On Aug 21, 2009, at 9:39 AM, Matt May wrote:

> I object.
>
> On 8/21/09 12:45 AM, "Maciej Stachowiak" <mjs@apple.com> wrote:
>> This issue raises an objection that is editorial in nature, and I do
>> not believe it will have a material effect on normative requirements.
>
> I disagree. The image analysis statement:
>
> "User agents may also apply image analysis heuristics to help the  
> user make
> sense of the image when the user is unable to make direct use of the  
> image,
> e.g. due to a visual disability or because they are using a text  
> terminal
> with no graphics capabilities."
>
> ...is presented in the context of a segment on @alt which, as should  
> be
> clear to everyone by now, is highly contentious. Taken with the  
> guidance on
> missing @alt, it suggests that authors can rely on browser  
> technology to
> repair semantics they have left out for whatever reason--and  
> therefore, @alt
> is not as necessary as before. It is a dangerous juxtaposition,  
> particularly
> to an outside observer.

I don't think it gives that impression. The guidance on missing alt  
for content authors / producers is that they MUST provide some some  
best-effort text description via @title or a <figure> <legend>, and  
only in the case where image contents are unknown. This text certainly  
does not get you off the hook. Indeed, I think it lets authors off the  
hook *less* than the WAI's proposed "missing marker" solution.

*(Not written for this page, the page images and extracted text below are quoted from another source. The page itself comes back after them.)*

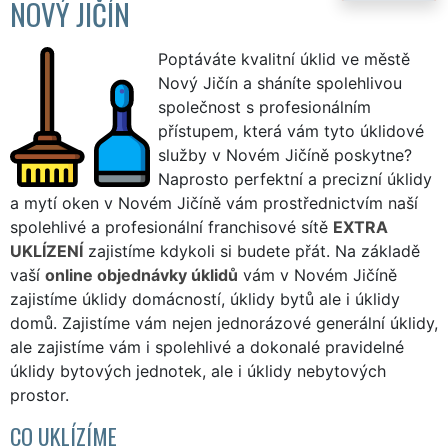
NOVÝ JIČÍN
Poptáváte kvalitní úklid ve městě
Nový Jičín a sháníte spolehlivou
společnost s profesionálním
přístupem, která vám tyto úklidové
služby v Novém Jičíně poskytne?
Naprosto perfektní a precizní úklidy
a mytí oken v Novém Jičíně vám prostřednictvím naší
spolehlivé a profesionální franchisové sítě
EXTRA
UKLÍZENÍ
zajistíme kdykoli si budete přát. Na základě
vaší
online objednávky úklidů
vám v Novém Jičíně
zajistíme úklidy domácností, úklidy bytů ale i úklidy
domů. Zajistíme vám nejen jednorázové generální úklidy,
ale zajistíme vám i spolehlivé a dokonalé pravidelné
úklidy bytových jednotek, ale i úklidy nebytových
prostor.
CO UKLÍZÍME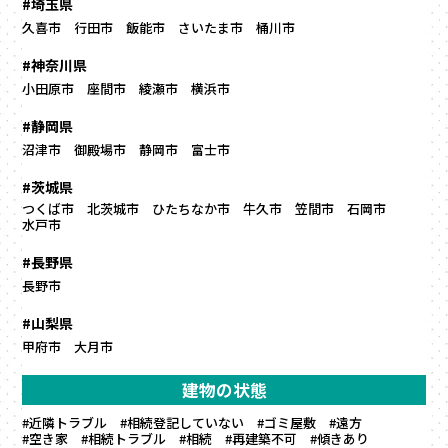
#埼玉県
久喜市
行田市
飯能市
さいたま市
桶川市
#神奈川県
小田原市
座間市
綾瀬市
横浜市
#静岡県
沼津市
御殿場市
静岡市
富士市
#茨城県
つくば市
北茨城市
ひたちなか市
牛久市
笠間市
石岡市
水戸市
#長野県
長野市
#山梨県
甲府市
大月市
建物の状態
#近隣トラブル
#相続登記していない
#ゴミ屋敷
#遠方
#空き家
#相続トラブル
#相続
#再建築不可
#傾きあり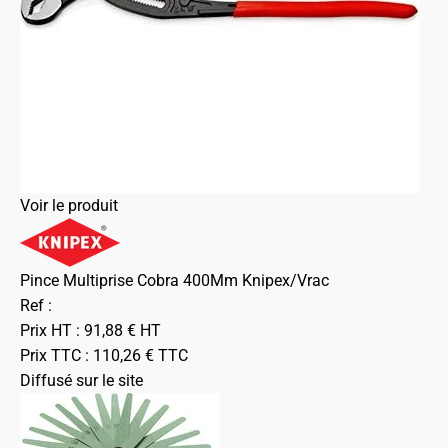
Voir le produit
Pince Multiprise Cobra 400Mm Knipex/Vrac
Ref :
Prix HT :
91,88
€
HT
Prix TTC :
110,26
€
TTC
Diffusé sur le site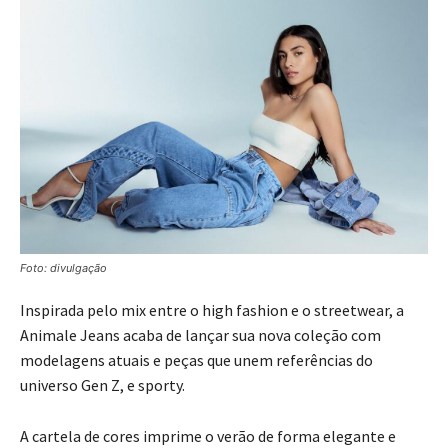
Foto: divulgação
Inspirada pelo mix entre o high fashion e o streetwear, a
Animale Jeans acaba de lançar sua nova coleção com
modelagens atuais e peças que unem referências do
universo Gen Z, e sporty.
A cartela de cores imprime o verão de forma elegante e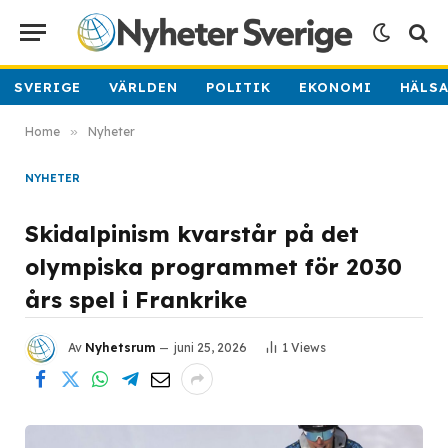
SVERIGE
VÄRLDEN
POLITIK
EKONOMI
HÄLS
Home
»
Nyheter
NYHETER
Skidalpinism kvarstår på det
olympiska programmet för 2030
års spel i Frankrike
Av
Nyhetsrum
juni 25, 2026
1
Views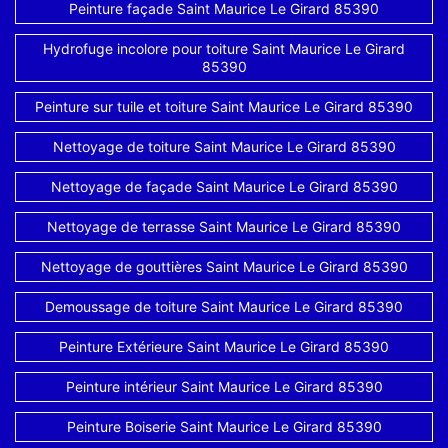
Peinture façade Saint Maurice Le Girard 85390
Hydrofuge incolore pour toiture Saint Maurice Le Girard
85390
Peinture sur tuile et toiture Saint Maurice Le Girard 85390
Nettoyage de toiture Saint Maurice Le Girard 85390
Nettoyage de façade Saint Maurice Le Girard 85390
Nettoyage de terrasse Saint Maurice Le Girard 85390
Nettoyage de gouttières Saint Maurice Le Girard 85390
Demoussage de toiture Saint Maurice Le Girard 85390
Peinture Extérieure Saint Maurice Le Girard 85390
Peinture intérieur Saint Maurice Le Girard 85390
Peinture Boiserie Saint Maurice Le Girard 85390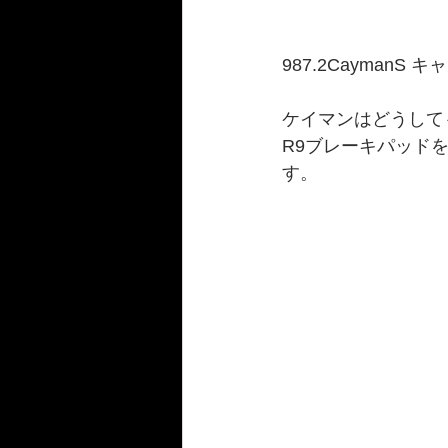
987.2CaymanS
ケイマンはどうして
R9ブレーキパッド
す。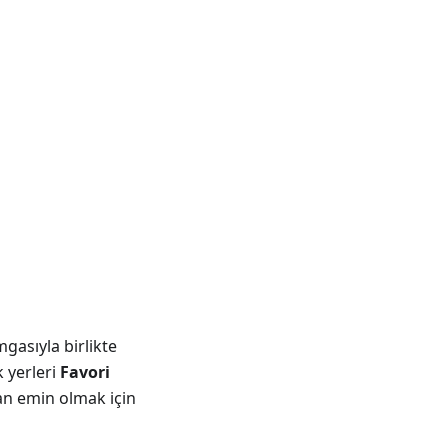
gasıyla birlikte
k yerleri
Favori
an emin olmak için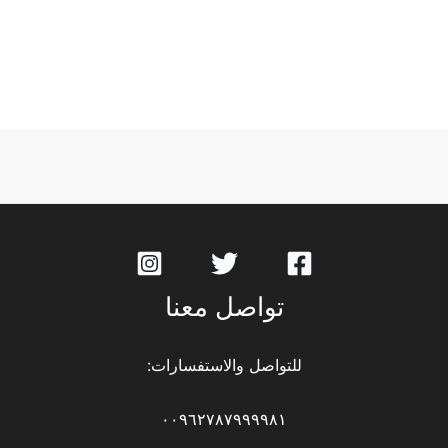
تواصل معنا
للتواصل والاستفسارات:
٠٠٩٦٢٧٨٧٩٩٩٩٨١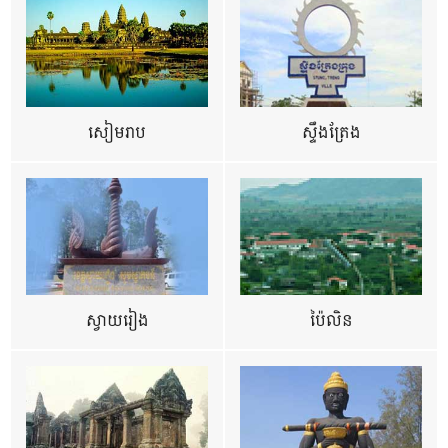
សៀមរាប
ស្ទឹងត្រែង
ស្វាយរៀង
ប៉ៃលិន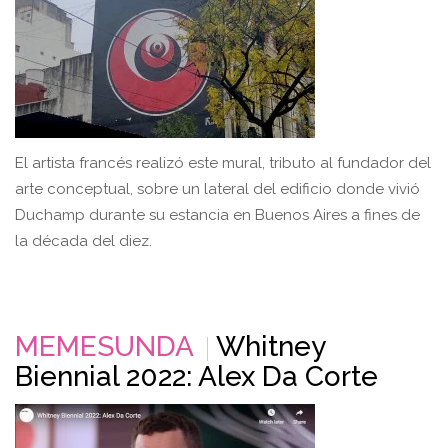
El artista francés realizó este mural, tributo al fundador del
arte conceptual, sobre un lateral del edificio donde vivió
Duchamp durante su estancia en Buenos Aires a fines de
la década del diez.
MEMESUNDA
Whitney
Biennial 2022: Alex Da Corte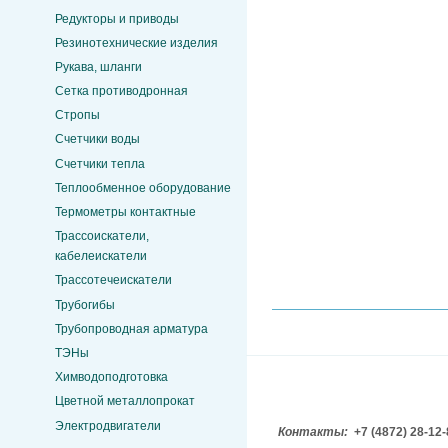
Редукторы и приводы
Резинотехнические изделия
Рукава, шланги
Сетка противодронная
Стропы
Счетчики воды
Счетчики тепла
Теплообменное оборудование
Термометры контактные
Трассоискатели,
кабелеискатели
Трассотечеискатели
Трубогибы
Трубопроводная арматура
ТЭНы
Химводоподготовка
Цветной металлопрокат
Электродвигатели
Контакты:
+7 (4872) 28-12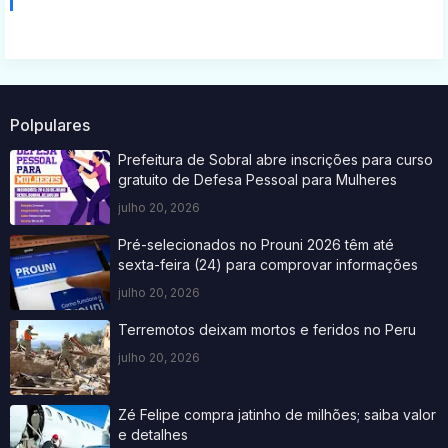
Polpulares
Prefeitura de Sobral abre inscrições para curso
gratuito de Defesa Pessoal para Mulheres
julho 20, 2026
Pré-selecionados no Prouni 2026 têm até
sexta-feira (24) para comprovar informações
julho 20, 2026
Terremotos deixam mortos e feridos no Peru
julho 20, 2026
Zé Felipe compra jatinho de milhões; saiba valor
e detalhes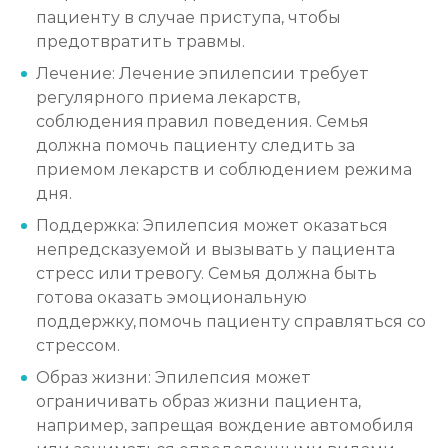
пациенту в случае приступа, чтобы
предотвратить травмы.
Лечение: Лечение эпилепсии требует
регулярного приема лекарств,
соблюдения правил поведения. Семья
должна помочь пациенту следить за
приемом лекарств и соблюдением режима
дня.
Поддержка: Эпилепсия может оказаться
непредсказуемой и вызывать у пациента
стресс или тревогу. Семья должна быть
готова оказать эмоциональную
поддержку, помочь пациенту справляться со
стрессом.
Образ жизни: Эпилепсия может
ограничивать образ жизни пациента,
например, запрещая вождение автомобиля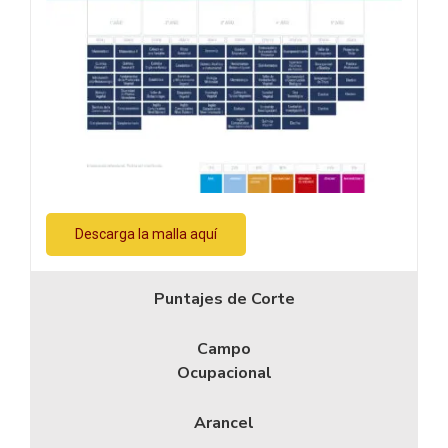
Descarga la malla aquí
Puntajes de Corte
Campo
Ocupacional
Arancel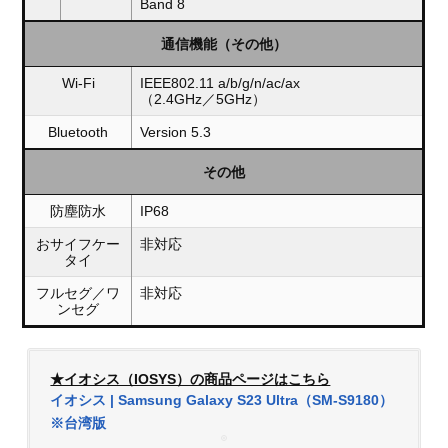
Band 8
通信機能（その他）
Wi-Fi
IEEE802.11 a/b/g/n/ac/ax
（2.4GHz／5GHz）
Bluetooth
Version 5.3
その他
防塵防水
IP68
おサイフケー
非対応
タイ
フルセグ／ワ
非対応
ンセグ
★イオシス（IOSYS）の商品ページはこちら
イオシス | Samsung Galaxy S23 Ultra（SM-S9180）
※台湾版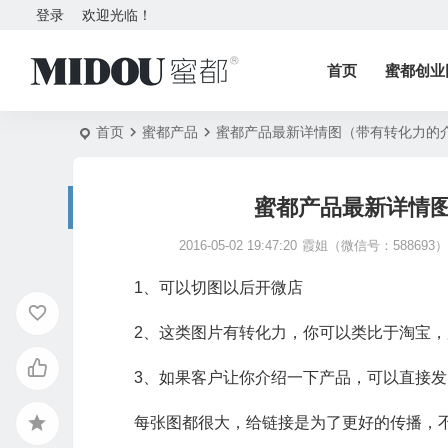
登录
欢迎光临！
首页
蜜都创业
首页
蜜都产品
蜜都产品最新详情图（带有转化力的
蜜都产品最新详情
2016-05-02 19:47:20
霞姐（微信号：588693
1、可以切图以后开微店
2、这类图片有转化力，你可以类比于淘宝
3、如果客户让你介绍一下产品，可以直接发
每张图都很大，给链接是为了更好的传播，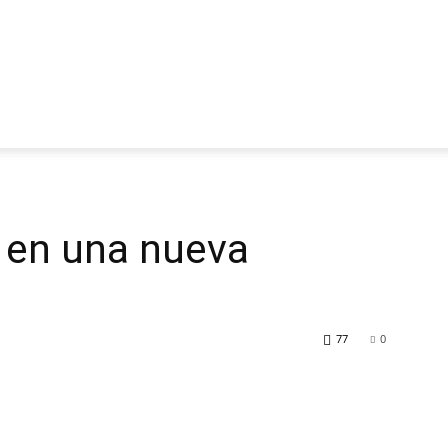
a en una nueva
77
0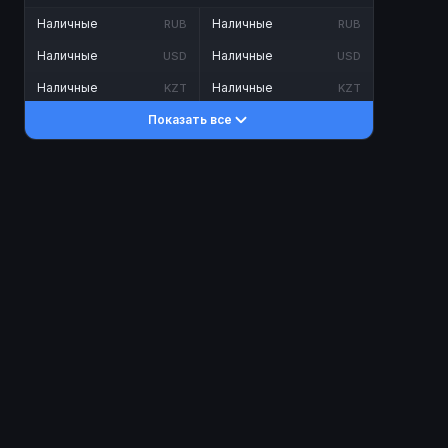
Наличные
Наличные
RUB
RUB
Наличные
Наличные
USD
USD
Наличные
Наличные
KZT
KZT
Показать все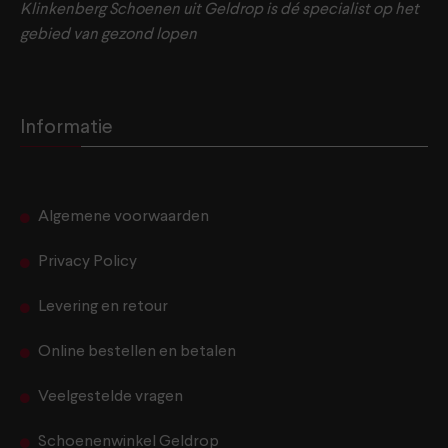
Klinkenberg Schoenen uit Geldrop is dé specialist op het
gebied van gezond lopen
Informatie
Algemene voorwaarden
Privacy Policy
Levering en retour
Online bestellen en betalen
Veelgestelde vragen
Schoenenwinkel Geldrop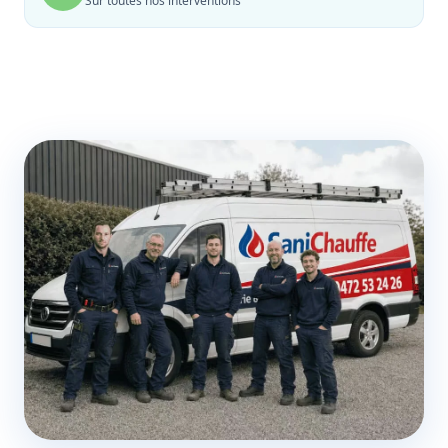
Sur toutes nos interventions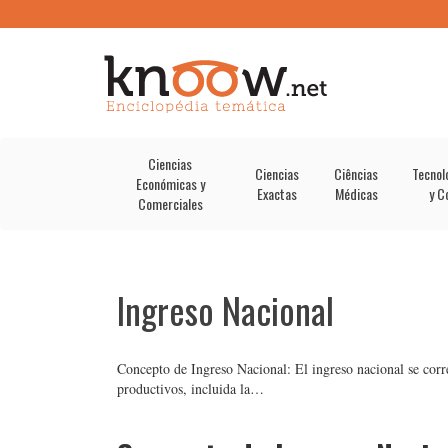
Ciencias
Ciencias
Ciências
Tecnol
Económicas y
Exactas
Médicas
y C
Comerciales
Ingreso Nacional
Concepto de Ingreso Nacional: El ingreso nacional se corr
productivos, incluida la…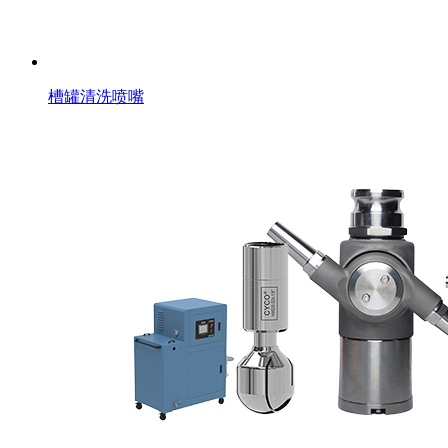
槽罐清洗喷嘴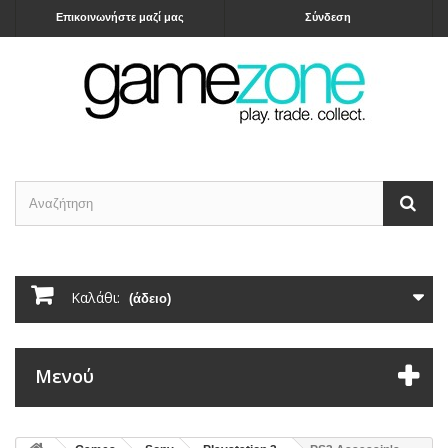
Επικοινωνήστε μαζί μας
Σύνδεση
Καλάθι:
(άδειο)
Μενού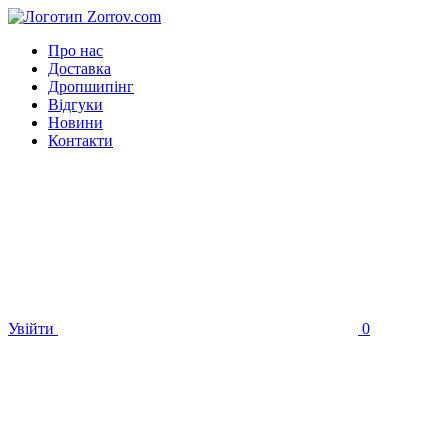
Про нас
Доставка
Дропшипінг
Відгуки
Новини
Контакти
Увійти
0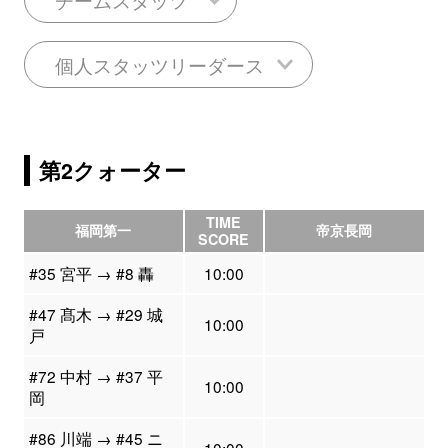
個人スタッツリーダース
第2クォーター
TIME
福岡第一
帝京長岡
SCORE
#35 宮平 → #8 轟
10:00
#47 髙木 → #29 城
10:00
戸
#72 中村 → #37 平
10:00
岡
#86 川端 → #45 ニ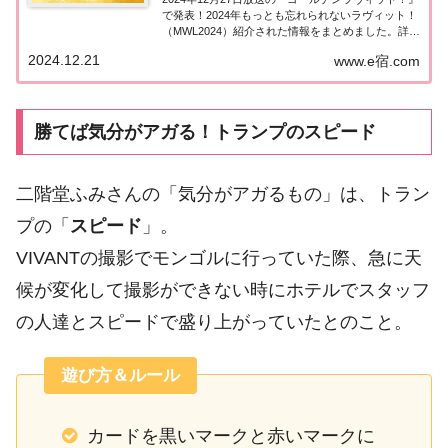
で発表！2024年もっとも忘れられないラヴィット！
（MWL2024）紹介された情報をまとめました。詳し
くはこちら！ゴールデンラヴィット！20242024年12
2024.12.21
www.e宿.com
月27日（金）21時から3時間にわたって放送される
『ゴールデンラヴィ...
勝てば気分がアガる！トランプのスピード
二階堂ふみさんの「気分がアガるもの」は、トラン
プの「
スピード
」。
VIVANTの撮影でモンゴルに行っていた際、急に天
候が変化して撮影ができない時にホテルでスタッフ
の人達とスピードで盛り上がっていたとのこと。
遊び方＆ルール
カードを黒いマークと赤いマークに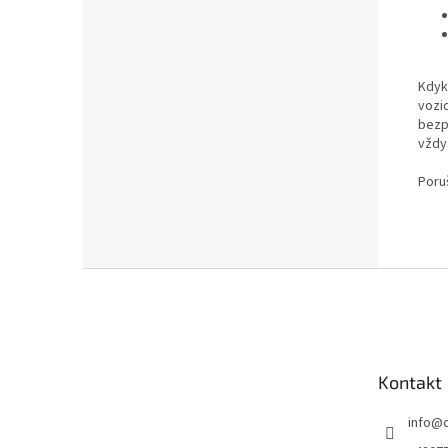
Kdyk
vozi
bezpe
vždy
Poru
Z
á
p
a
t
Kontakt
í
info
@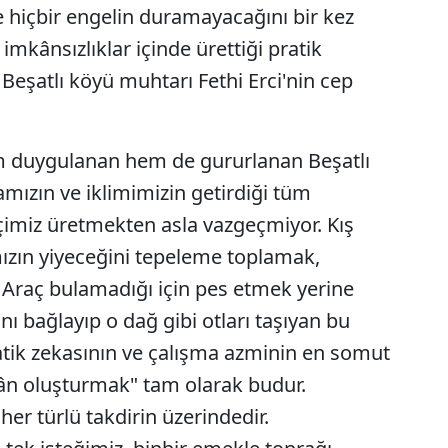
e hiçbir engelin duramayacağını bir kez
imkânsızlıklar içinde ürettiği pratik
eşatlı köyü muhtarı Fethi Erci'nin cep
 duygulanan hem de gururlanan Beşatlı
amızın ve iklimimizin getirdiği tüm
çimiz üretmekten asla vazgeçmiyor. Kış
ızın yiyeceğini tepeleme toplamak,
Araç bulamadığı için pes etmek yerine
nı bağlayıp o dağ gibi otları taşıyan bu
atik zekasının ve çalışma azminin en somut
kân oluşturmak" tam olarak budur.
her türlü takdirin üzerindedir.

The intent is to let browsers use whatever smarts they have available  
in this unfortunate case where the producer of alt cannot describe the  
image. Would you be satisfied if it were described in more generic  
terms?

>
>> Further, I believe the premise of the objection is false. The
>> objection categorically says that state-of-the-art image analysis
>> heuristics cannot recover useful information from an image, "not even
>> close".
>
> I stand by that remark.
>
>> There exist optical character recognition algorithms that
>> could recover text from an image of text with high probability of
>> success.
>
> OCR is achievable, and has been for years. If the sentence read  
> "User agents
> may also apply image analysis heuristics for OCR," then I'd be in  
> favor of
> that. One tool that I know of, WebVisum, does that today.
>
> But instead it says heuristics could be used "to make sense of the  
> image,"
> which is still a pipe dream.

Perhaps a phrase like "describe features of the image" might be better.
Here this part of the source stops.